**Task item:**
Leaving out every picture, copy the lines of the data exactly, from the first through the line containing "have opted for".
(Beginning of Supplied data)
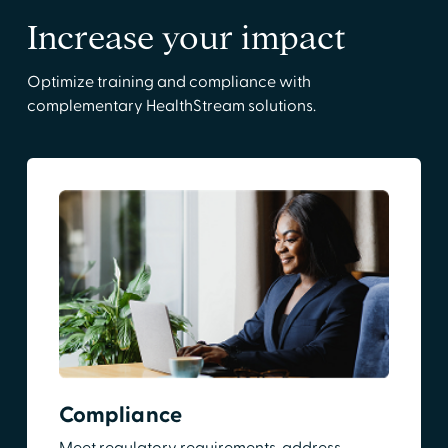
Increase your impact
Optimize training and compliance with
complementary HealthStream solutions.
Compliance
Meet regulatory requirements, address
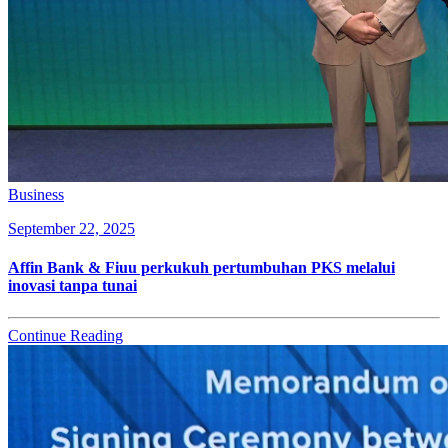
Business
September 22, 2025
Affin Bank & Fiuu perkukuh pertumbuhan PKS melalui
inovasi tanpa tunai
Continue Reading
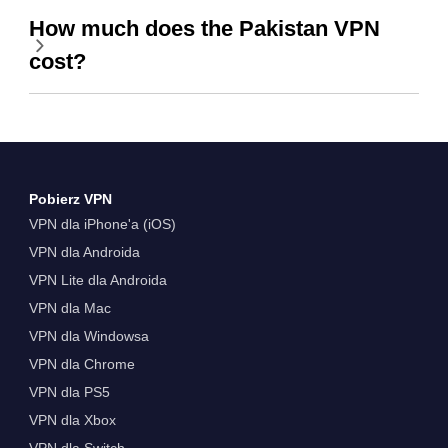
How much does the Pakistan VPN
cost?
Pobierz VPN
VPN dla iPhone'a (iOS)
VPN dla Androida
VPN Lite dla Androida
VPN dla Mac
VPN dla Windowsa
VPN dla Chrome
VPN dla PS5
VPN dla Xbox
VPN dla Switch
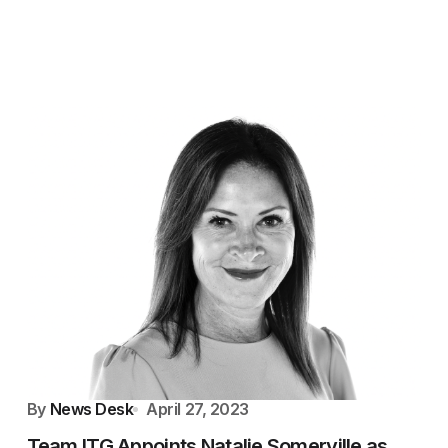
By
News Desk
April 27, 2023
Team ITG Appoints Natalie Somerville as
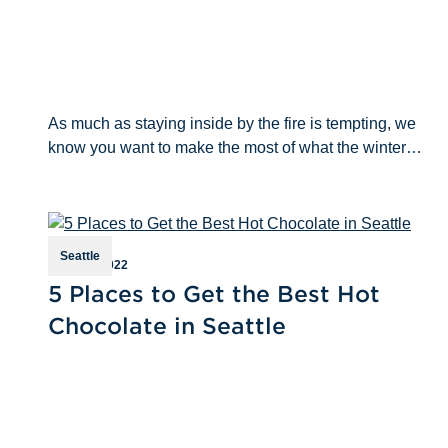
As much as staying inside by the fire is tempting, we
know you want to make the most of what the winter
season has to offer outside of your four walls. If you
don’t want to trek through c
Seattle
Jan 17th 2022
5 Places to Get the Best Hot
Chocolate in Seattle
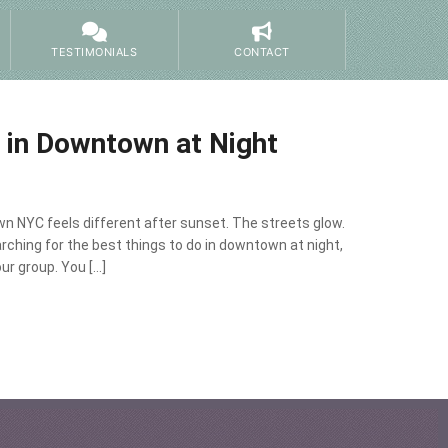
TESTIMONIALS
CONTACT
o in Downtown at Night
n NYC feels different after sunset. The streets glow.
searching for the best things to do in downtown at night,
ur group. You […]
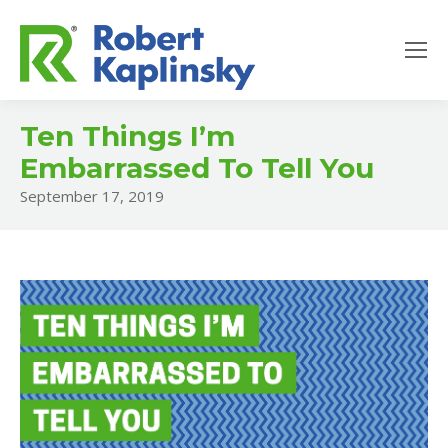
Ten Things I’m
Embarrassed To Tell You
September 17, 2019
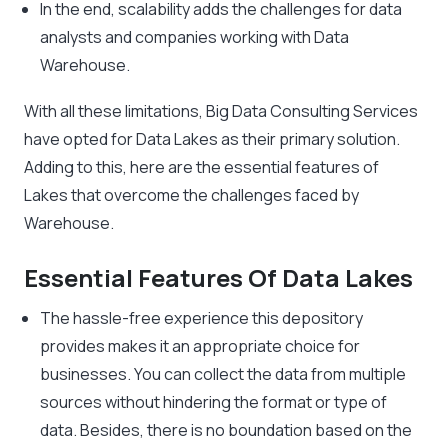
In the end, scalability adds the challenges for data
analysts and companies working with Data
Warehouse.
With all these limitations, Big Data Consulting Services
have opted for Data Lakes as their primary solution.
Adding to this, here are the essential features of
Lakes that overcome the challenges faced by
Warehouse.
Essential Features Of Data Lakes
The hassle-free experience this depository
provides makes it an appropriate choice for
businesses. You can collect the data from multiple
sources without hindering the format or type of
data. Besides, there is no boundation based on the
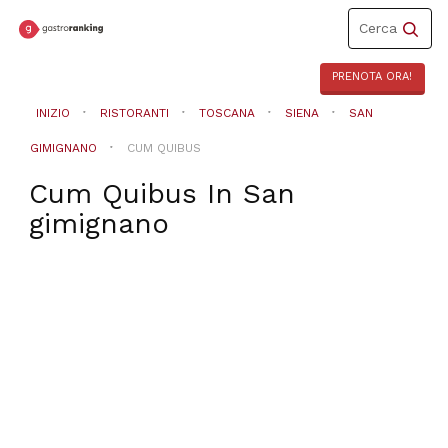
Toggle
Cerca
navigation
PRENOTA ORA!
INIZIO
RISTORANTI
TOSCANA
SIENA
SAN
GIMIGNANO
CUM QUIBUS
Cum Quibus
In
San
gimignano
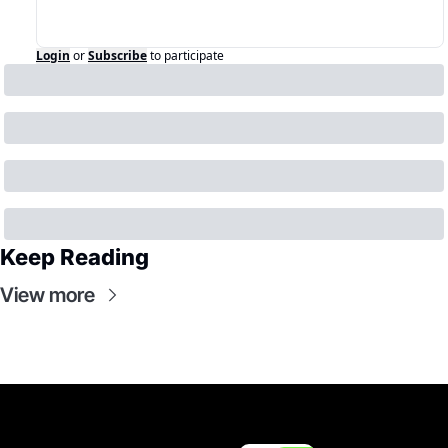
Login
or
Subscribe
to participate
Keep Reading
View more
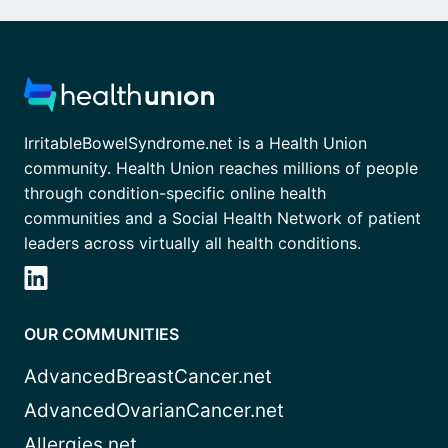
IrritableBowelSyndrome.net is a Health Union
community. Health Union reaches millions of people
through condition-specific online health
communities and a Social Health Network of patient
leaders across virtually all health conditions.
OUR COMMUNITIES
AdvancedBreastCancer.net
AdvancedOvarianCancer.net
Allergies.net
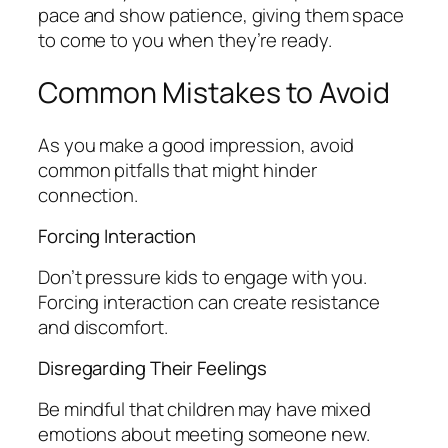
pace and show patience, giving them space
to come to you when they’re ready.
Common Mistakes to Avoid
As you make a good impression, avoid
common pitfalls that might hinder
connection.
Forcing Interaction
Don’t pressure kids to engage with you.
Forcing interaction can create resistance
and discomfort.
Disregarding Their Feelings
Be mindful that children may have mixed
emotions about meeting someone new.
(End of Supplied data)
**Task response:**
Increase your impact
Optimize training and compliance with
complementary HealthStream solutions.
Compliance
Meet regulatory requirements, address
Business
September 22, 2025
Affin Bank & Fiuu perkukuh pertumbuhan PKS melalui
inovasi tanpa tunai
Continue Reading
How much does the Pakistan VPN
cost?
Pobierz VPN
VPN dla iPhone'a (iOS)
VPN dla Androida
VPN Lite dla Androida
VPN dla Mac
VPN dla Windowsa
VPN dla Chrome
VPN dla PS5
VPN dla Xbox
VPN dla Switch
By
News Desk
April 27, 2023
Team ITG Appoints Natalie Somerville as
As much as staying inside by the fire is tempting, we
know you want to make the most of what the winter
season has to offer outside of your four walls. If you
don’t want to trek through c
Seattle
Jan 17th 2022
5 Places to Get the Best Hot
Chocolate in Seattle
TESTIMONIALS
CONTACT
o in Downtown at Night
n NYC feels different after sunset. The streets glow.
searching for the best things to do in downtown at night,
ur group. You […]
Ten Things I’m
Embarrassed To Tell You
September 17, 2019
In the end, scalability adds the challenges for data
analysts and companies working with Data
Warehouse.
With all these limitations, Big Data Consulting Services
have opted for Data Lakes as their primary solution.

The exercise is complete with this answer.